▶ [What to produce]:
Filter on the word "spaces": copy each matching line from the listing below.

▶ [Extracted entries]:
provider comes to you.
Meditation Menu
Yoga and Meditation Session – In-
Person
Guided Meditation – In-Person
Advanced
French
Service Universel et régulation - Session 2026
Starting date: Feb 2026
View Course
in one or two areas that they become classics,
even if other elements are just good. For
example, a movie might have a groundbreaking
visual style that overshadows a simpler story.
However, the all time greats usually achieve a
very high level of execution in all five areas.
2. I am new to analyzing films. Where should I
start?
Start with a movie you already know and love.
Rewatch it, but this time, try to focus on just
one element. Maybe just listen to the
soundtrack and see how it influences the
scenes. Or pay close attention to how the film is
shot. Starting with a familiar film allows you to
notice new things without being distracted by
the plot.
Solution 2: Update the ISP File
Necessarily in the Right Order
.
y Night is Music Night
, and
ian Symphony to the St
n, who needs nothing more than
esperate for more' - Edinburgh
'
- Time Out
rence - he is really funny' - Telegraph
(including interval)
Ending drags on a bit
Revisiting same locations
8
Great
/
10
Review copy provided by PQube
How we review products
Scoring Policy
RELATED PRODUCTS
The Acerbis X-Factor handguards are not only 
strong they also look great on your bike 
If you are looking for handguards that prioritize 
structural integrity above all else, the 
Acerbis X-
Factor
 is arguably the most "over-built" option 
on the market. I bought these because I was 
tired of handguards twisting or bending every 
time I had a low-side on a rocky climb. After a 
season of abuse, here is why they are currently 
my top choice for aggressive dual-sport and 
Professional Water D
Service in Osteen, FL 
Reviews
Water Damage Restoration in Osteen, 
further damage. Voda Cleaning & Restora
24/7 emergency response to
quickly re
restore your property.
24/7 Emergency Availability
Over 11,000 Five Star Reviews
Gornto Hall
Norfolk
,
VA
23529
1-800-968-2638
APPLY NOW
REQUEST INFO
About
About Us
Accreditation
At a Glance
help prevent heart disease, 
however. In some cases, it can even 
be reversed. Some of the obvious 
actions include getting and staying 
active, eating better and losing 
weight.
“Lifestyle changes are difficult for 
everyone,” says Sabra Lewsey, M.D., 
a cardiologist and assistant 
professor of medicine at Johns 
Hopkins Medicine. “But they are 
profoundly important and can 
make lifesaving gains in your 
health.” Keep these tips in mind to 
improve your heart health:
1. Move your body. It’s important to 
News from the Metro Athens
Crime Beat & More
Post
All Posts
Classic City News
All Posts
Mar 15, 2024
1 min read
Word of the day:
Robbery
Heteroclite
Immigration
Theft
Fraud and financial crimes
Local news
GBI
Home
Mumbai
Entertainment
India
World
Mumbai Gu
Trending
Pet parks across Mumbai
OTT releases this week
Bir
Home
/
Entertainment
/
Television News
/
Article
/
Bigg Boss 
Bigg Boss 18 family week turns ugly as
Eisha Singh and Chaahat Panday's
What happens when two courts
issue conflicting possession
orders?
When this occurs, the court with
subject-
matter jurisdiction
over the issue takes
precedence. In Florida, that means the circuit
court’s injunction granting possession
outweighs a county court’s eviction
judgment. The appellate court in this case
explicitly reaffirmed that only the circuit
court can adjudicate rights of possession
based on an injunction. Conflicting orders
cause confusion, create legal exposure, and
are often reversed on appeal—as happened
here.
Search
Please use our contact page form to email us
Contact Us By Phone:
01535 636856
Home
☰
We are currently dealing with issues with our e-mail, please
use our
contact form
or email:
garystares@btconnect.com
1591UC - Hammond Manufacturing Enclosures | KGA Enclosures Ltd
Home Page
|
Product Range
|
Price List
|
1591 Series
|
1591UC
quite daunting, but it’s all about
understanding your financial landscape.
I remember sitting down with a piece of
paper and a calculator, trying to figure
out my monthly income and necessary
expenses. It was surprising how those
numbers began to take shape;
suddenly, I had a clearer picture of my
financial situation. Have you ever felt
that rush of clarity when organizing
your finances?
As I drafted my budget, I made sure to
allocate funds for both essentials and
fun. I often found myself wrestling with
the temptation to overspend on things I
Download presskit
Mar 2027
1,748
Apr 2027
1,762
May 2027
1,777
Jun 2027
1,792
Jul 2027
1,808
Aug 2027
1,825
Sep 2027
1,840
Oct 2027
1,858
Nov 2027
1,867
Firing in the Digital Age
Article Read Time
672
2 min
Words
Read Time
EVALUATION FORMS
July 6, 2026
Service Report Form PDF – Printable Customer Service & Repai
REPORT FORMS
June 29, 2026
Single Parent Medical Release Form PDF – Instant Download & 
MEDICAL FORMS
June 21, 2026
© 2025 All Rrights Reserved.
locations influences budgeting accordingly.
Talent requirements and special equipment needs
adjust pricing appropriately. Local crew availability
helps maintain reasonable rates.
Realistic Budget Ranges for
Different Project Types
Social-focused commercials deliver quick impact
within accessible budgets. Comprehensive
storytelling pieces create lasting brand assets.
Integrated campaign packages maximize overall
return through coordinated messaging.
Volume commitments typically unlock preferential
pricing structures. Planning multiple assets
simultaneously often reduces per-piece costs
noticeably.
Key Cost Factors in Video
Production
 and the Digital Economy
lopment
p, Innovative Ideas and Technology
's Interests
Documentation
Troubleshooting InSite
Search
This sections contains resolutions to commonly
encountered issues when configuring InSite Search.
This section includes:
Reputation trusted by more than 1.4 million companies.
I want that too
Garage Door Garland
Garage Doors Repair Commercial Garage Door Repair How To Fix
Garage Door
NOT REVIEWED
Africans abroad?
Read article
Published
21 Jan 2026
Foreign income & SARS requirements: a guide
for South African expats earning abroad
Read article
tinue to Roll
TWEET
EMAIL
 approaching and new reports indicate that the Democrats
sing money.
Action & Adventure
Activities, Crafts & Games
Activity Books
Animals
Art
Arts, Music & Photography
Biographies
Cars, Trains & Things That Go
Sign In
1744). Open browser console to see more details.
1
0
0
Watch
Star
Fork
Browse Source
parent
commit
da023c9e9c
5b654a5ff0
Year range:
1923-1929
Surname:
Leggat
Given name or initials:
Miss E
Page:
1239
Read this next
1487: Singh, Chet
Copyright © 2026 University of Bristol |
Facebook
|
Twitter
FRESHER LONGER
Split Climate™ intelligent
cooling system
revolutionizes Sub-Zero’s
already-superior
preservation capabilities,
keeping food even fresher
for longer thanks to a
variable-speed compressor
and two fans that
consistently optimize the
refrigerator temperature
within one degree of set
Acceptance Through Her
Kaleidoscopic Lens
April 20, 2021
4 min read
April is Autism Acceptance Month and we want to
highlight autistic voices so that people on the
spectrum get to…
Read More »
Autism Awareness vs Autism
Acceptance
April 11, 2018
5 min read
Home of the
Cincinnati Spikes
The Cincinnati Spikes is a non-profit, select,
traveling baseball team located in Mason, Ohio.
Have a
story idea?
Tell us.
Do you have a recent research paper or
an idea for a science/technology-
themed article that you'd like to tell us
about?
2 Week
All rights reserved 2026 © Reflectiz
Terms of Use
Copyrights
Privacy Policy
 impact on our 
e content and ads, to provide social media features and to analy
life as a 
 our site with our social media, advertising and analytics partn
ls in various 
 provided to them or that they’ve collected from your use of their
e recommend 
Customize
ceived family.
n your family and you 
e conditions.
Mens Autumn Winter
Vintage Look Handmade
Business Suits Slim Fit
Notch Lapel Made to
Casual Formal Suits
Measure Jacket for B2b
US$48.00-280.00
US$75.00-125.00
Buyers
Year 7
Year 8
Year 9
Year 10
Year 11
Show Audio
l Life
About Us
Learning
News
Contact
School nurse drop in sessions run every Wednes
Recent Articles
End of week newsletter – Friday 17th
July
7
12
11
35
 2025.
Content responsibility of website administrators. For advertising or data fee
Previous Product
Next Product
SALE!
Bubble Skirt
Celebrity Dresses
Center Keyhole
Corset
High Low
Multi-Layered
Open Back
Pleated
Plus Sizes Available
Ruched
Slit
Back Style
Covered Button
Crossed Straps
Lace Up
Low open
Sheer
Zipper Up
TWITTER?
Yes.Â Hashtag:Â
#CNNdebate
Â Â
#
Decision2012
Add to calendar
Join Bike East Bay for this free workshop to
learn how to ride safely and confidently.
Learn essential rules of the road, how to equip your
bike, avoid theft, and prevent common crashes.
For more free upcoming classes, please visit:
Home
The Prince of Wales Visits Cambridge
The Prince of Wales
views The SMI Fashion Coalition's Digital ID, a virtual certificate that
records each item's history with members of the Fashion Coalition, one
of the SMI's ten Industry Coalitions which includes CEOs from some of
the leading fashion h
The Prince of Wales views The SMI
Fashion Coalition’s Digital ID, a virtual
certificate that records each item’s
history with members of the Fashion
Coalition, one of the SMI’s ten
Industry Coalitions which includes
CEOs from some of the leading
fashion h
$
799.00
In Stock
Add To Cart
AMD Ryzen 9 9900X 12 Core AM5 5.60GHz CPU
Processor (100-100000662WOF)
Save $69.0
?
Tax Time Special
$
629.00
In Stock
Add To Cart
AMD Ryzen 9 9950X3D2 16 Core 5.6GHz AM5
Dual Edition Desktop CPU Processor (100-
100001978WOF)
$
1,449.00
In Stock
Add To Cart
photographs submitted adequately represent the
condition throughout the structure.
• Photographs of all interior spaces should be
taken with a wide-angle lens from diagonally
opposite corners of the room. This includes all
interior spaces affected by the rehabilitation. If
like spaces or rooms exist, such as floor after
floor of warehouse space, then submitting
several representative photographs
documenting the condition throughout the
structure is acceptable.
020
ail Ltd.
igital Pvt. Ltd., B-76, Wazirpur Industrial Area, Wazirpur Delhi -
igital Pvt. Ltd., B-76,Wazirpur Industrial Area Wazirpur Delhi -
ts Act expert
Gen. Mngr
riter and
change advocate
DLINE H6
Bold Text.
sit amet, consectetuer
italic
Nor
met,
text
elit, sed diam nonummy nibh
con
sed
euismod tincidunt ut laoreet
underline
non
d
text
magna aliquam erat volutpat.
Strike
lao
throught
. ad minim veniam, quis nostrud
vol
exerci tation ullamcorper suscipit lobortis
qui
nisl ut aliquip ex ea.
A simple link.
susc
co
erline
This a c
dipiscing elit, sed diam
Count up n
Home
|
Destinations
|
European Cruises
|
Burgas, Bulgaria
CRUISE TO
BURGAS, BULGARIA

▶ [Answer space]:
• Photographs of all interior spaces should be
interior spaces affected by the rehabilitation. If
like spaces or rooms exist, such as floor after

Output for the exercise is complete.